The Mudcat Café TM
Thread #129008   Message #2894140
Posted By: Little Hawk
25-Apr-10 - 04:17 PM
Thread Name: Joni Mitchell -Dylan is 'a plagiarist'
Subject: RE: Joni Mitchell -Dylan is 'a plagiarist'
I have nothing against Dominic Behan at all, Jim. My knowledge of him is quite limited. He came from an earlier era and from different cultural origins than the folk musicians my main interest was in, who all came in the following era, so to speak, from about 1959 on...and who were almost all from North America (Canada and the USA).

The Irish Troubles are an interesting subject, no doubt, but not a subject I had any personal stake in or any reason to take sides in. I understand it was important to Behan...and rightly so...but it wasn't to me. What Dylan wrote about in his adaptation of that tune struck me as quite important, on the other hand, because I did have a personal stake in that. I lived through the Vietnam years and I was very much affected by issues commented on in the Dylan song. If you have lived in the USA, as I have, you would know how deeply the notion that "God is on our side" is knit into the American psyche, and how much it has been used to justify a whole series of quasi-colonial wars (wars fought for profit and national gain) in the last couple of centuries. Such dangerously tacit assumptions as the one that "God is on our side" should be vigorously questioned at all times, and Bob Dylan did question them most effectively in his song.

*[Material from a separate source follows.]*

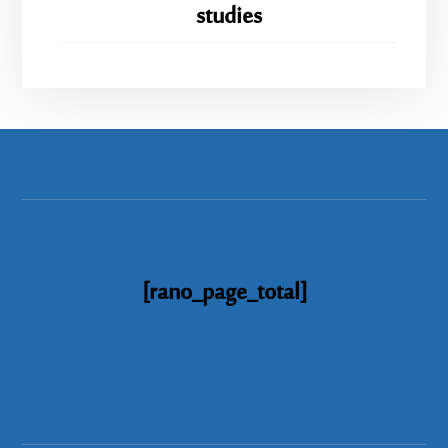
studies
[rano_page_total]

What I was mainly talking about in my previous post, though, was why people object so much to Bob Dylan doing what thousands of others have done every since folk music began...borrowing from and building upon the past tradition. They object because he succeeded so well at it.

I'm not getting upset in the least by any of this talk here. I'm not fighting with you, I'm just discussing something. And I'm enjoying it. It's an interesting subject, don't you think?

Yeah, the young Bob Dylan did have a big chip on his shoulder. Absolutely. ;-) Did I ever say he did not? I've seldom seen anyone with a bigger chip on their shoulder than Bob was carrying in around 1965-66 when he did the 3 "electrical albums". The song "Positively Fourth Street" is the ultimate example of that.